More Than A Car Crash

We all want to look at a car crash. I'm not sure what we're looking for. Do we want to see that everyone is safe? Are we hoping for evidence of the vulnerable unpredictability of our mortality? Do we want to see real life instead of television? Do we even know why we look or is it some sort of reflex?
I've seen some gruesome things while rubbernecking. As well as some astonishing things like a guy with his feet in the air and his upper body inside of the car that just hit him as he was walking across West Burnside. He crashed head first through the windshield and was suspended for almost an hour while firemen and paramedics prepared to remove him. He walked away from it with a few scratches on his face.
I don't know if it's another bad Brian DePalma film, but Redacted bombed at the box office this weekend.
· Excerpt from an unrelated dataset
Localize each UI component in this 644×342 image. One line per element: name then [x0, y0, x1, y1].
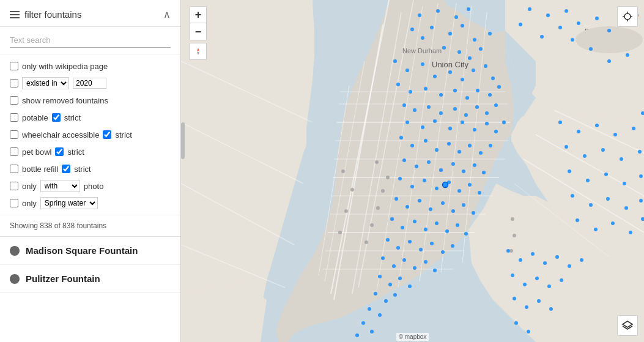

My suspicions are that Iraq is a wreck that we don't want to look at anymore. I've been reading Riverbend, a blog by an Iraqi woman. I link to it under All Things Human.
Some of the things she writes stab me in the heart. She avers that the continual gaffes by the U.S. are actually strategic policy made to look like incompetency. It's the one thing she says with which I disagree. Sadly, I can pretty much guarantee that our Iraq policies and their implementation are plainly incompetent.
I recall one of this blog's reader talking about "the mission". I wonder; is "the mission" about dividing a people along sectarian lines that coexisted peacefully prior to the war? Is the tolerance of masked border guards and militiamen a result of the valiant and heroic effort by the soldiers that carried out "the mission" of occupying a country that was invaded under false pretenses and contrary to international consensus? Before anyone gets their panties in a patriotic twist, please read Riverbend. Take a walk in her shoes. Lower your eyes from the masked militiamen with her instead of looking away from the living hell that we've created in her country.
I'm disgusted by our role in Iraq. As I'm disgusted at our unwillingness to look at it. Perhaps the greatest thing about the electronic hyper-connectivity of the 21st century is that we can no longer exist in the vacuum of fatuous ideology. If only we can take a break from celebrity gossip and other pornographic tripe and exercise our empathy from time to time.

Cantando nella nerezza,
Signore Direttore

2 comments:

David Millstone said...

Yes.

In our morning warm-ups, we do a series of stretches, several of which begin in the position of a low squat. Each actor of the ensemble takes his or her turn leading warm-ups each day. Two or three actors refer to this squat as the "refugee position." Last week, when my turn came, I gently but fully articulated my objection to calling it this because to do so imaginatively distances us from the horror. The ensemble listened politely enough while they stretched, but sure enough, later on in the hour one of them made a crack about being "politically correct." I kept my smile plastered on my face, but for the rest of that hour, I hated actors and their self-absorption, and willful lack of empathy. But, these actors were just standing in for us all.

Signore Direttore said...

In your admirable articulation of how such a label creates distance from the horror of life as a refugee you were making a stand for humanity not policy. Which makes you guilty of human decency rather than political correctness. Had you suggested renaming the posture "displaced citizen" or "supplanted national" you would have been quite guilty of being odiously PC.